There was one single, stark number released Thursday by Illinois health officials that overshadows all others: the highest number of single-day deaths of Illinois residents at 125.
That’s more than 50% more people than those who died in the previous worst single-day count, more than a week ago.
NBC 5 Investigates found that Thursday’s death toll in Cook County alone – at 92 fatalities – also topped that previous one-day death toll for the entire state.
As far as new cases, while some counties' bar charts still hint at a possible leveling off, NBC 5 Investigates found some stark increases Thursday in a distinct cluster of Chicago-area counties south and east of the city:
Local
Toggle the menu on the chart above to find sharp increases in Kankakee County (26 new cases just today) and in the row of Indiana’s counties along Lake Michigan: Lake County, Indiana, saw its highest one-day increase ever, with 102 new cases.
Just to the east, Porter County had 13 new cases. LaPorte County looks like it could be a typographical error with a whopping 70 new cases in the past 24 hours, but NBC 5 Investigates double-checked with LaPorte health officials, and that number is correct.
That means that in the past 24 hours LaPorte’s caseload nearly tripled. And just to the east of LaPorte, St. Joseph has seen 112 new cases in just the past three days.

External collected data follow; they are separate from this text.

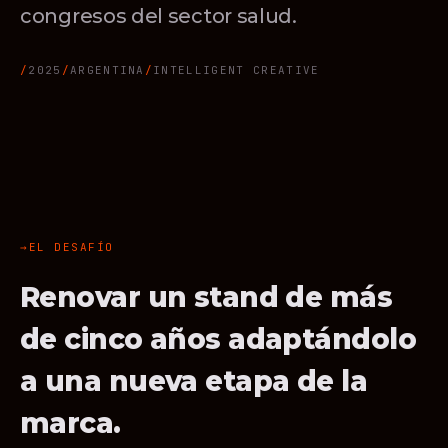
congresos del sector salud.
2025
ARGENTINA
INTELLIGENT CREATIVE
EL DESAFÍO
Renovar un stand de más
de cinco años adaptándolo
a una nueva etapa de la
marca.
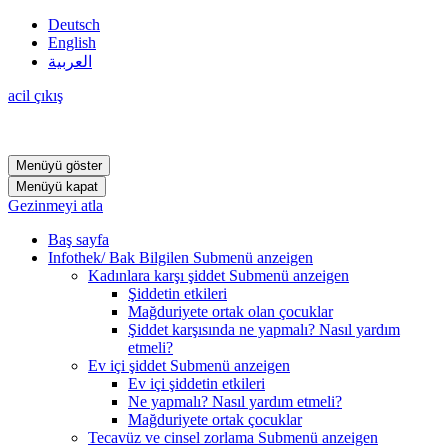
Deutsch
English
العربية
acil çıkış
Menüyü göster
Menüyü kapat
Gezinmeyi atla
Baş sayfa
Infothek/ Bak Bilgilen
Submenü anzeigen
Kadınlara karşı şiddet
Submenü anzeigen
Şiddetin etkileri
Mağduriyete ortak olan çocuklar
Şiddet karşısında ne yapmalı? Nasıl yardım
etmeli?
Ev içi şiddet
Submenü anzeigen
Ev içi şiddetin etkileri
Ne yapmalı? Nasıl yardım etmeli?
Mağduriyete ortak çocuklar
Tecavüz ve cinsel zorlama
Submenü anzeigen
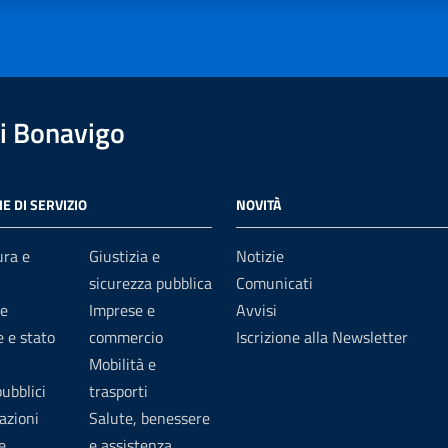
i Bonavigo
E DI SERVIZIO
NOVITÀ
ura e
Giustizia e
Notizie
sicurezza pubblica
Comunicati
e
Imprese e
Avvisi
 e stato
commercio
Iscrizione alla Newsletter
Mobilità e
pubblici
trasporti
azioni
Salute, benessere
e
e assistenza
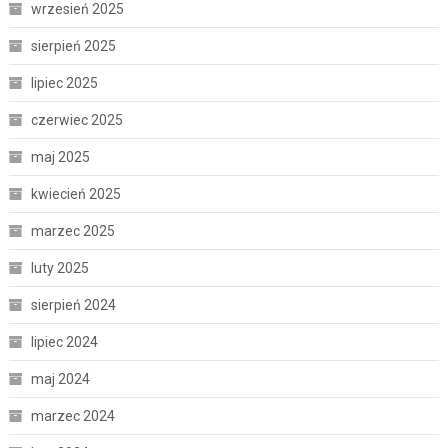
wrzesień 2025
sierpień 2025
lipiec 2025
czerwiec 2025
maj 2025
kwiecień 2025
marzec 2025
luty 2025
sierpień 2024
lipiec 2024
maj 2024
marzec 2024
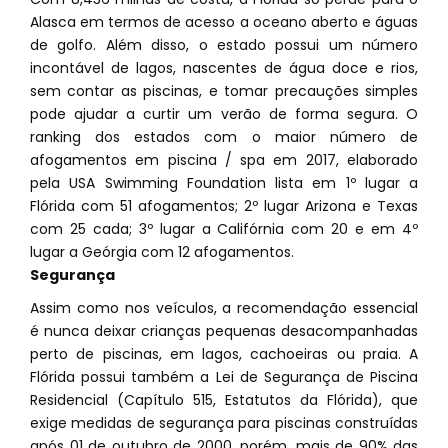
Alasca em termos de acesso a oceano aberto e águas
de golfo. Além disso, o estado possui um número
incontável de lagos, nascentes de água doce e rios,
sem contar as piscinas, e tomar precauções simples
pode ajudar a curtir um verão de forma segura. O
ranking dos estados com o maior número de
afogamentos em piscina / spa em 2017, elaborado
pela USA Swimming Foundation lista em 1º lugar a
Flórida com 51 afogamentos; 2º lugar Arizona e Texas
com 25 cada; 3º lugar a Califórnia com 20 e em 4º
lugar a Geórgia com 12 afogamentos.
Segurança
Assim como nos veículos, a recomendação essencial
é nunca deixar crianças pequenas desacompanhadas
perto de piscinas, em lagos, cachoeiras ou praia. A
Flórida possui também a Lei de Segurança de Piscina
Residencial (Capítulo 515, Estatutos da Flórida), que
exige medidas de segurança para piscinas construídas
após 01 de outubro de 2000, porém, mais de 90% das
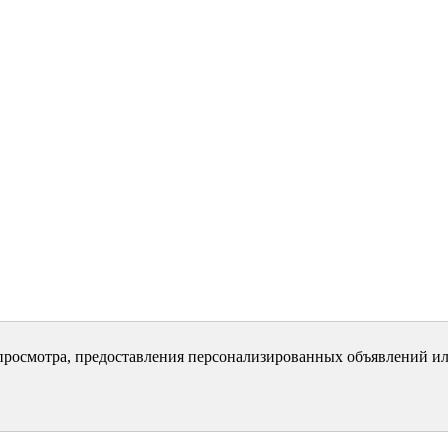
просмотра, предоставления персонализированных объявлений ил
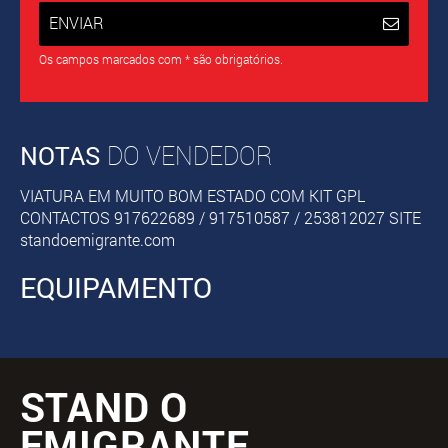
ENVIAR
Os campos marcados com * são obrigatórios.
NOTAS
DO VENDEDOR
VIATURA EM MUITO BOM ESTADO COM KIT GPL
CONTACTOS 917622689 / 917510587 / 253812027 SITE
standoemigrante.com
EQUIPAMENTO
STAND O
EMIGRANTE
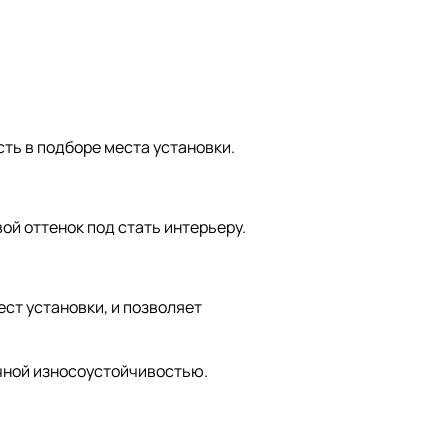
ть в подборе места установки.
ой оттенок под стать интерьеру.
ст установки, и позволяет
очной износоустойчивостью.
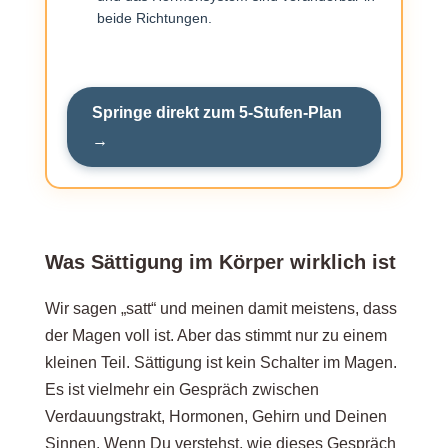
beide Richtungen.
Sättigung als emotionaler Trigger
Wieder Sättigung spüren lernen mit 5-Stufen-
Springe direkt zum 5-Stufen-Plan
Wiederaufbau-Plan
→
Stufe 1: Regelmäßig essen, auch ohne Hunger
Was Sättigung im Körper wirklich ist
Stufe 2: Portionen entwickeln und stabilisieren
Wir sagen „satt“ und meinen damit meistens, dass
der Magen voll ist. Aber das stimmt nur zu einem
Stufe 3: Achtsamkeit und Wahrnehmung
kleinen Teil. Sättigung ist kein Schalter im Magen.
trainieren
Es ist vielmehr ein Gespräch zwischen
Verdauungstrakt, Hormonen, Gehirn und Deinen
Sinnen. Wenn Du verstehst, wie dieses Gespräch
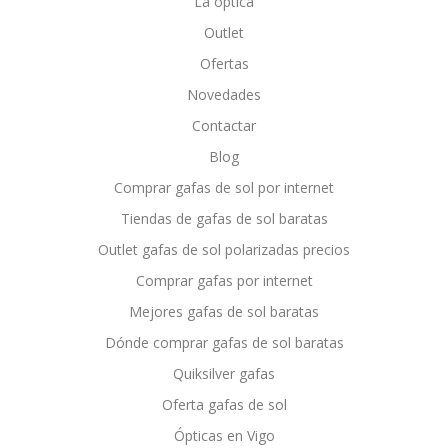
La óptica
Outlet
Ofertas
Novedades
Contactar
Blog
Comprar gafas de sol por internet
Tiendas de gafas de sol baratas
Outlet gafas de sol polarizadas precios
Comprar gafas por internet
Mejores gafas de sol baratas
Dónde comprar gafas de sol baratas
Quiksilver gafas
Oferta gafas de sol
Ópticas en Vigo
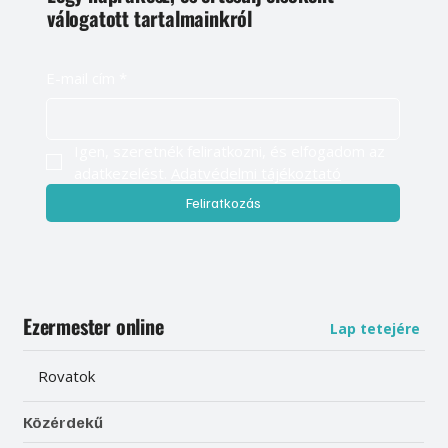
válogatott tartalmainkról
E-mail cím
*
Igen, szeretnék feliratkozni, és elfogadom az 
adatkezelést. 
Adatvédelmi tájékoztató
Feliratkozás
Ezermester online
Lap tetejére
Rovatok
Közérdekű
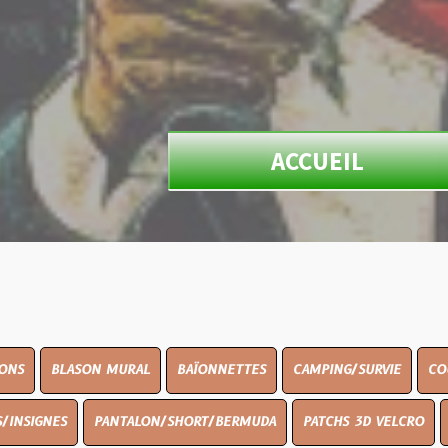
ACCUEIL
ON MURAL
BAÏONNETTES
CAMPING/SURVIE
COUTELLERIE
PANTALON/SHORT/BERMUDA
PATCHS 3D VELCRO
PEINTURE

Walworth Count in Wisconsin, northwest of Chicago, also saw its highest one-day increase of cases at 22, a near 50% increase in just 24 hours.
NBC 5 Investigates also continues to track all Illinois coronavirus cases by zip code, and for the second day in a row the village of Park Forest, in Chicago’s south suburbs, continues to be the hardest-hit area, in terms of total coronavirus cases per capita. One out of every 117 residents of Park Forest has tested positive for coronavirus.
You can search this table by zip code or community, to see a specific area’s number of cases, and how those cases pan out, per capita. NBC5 Investigates continues to update all of these charts, each afternoon.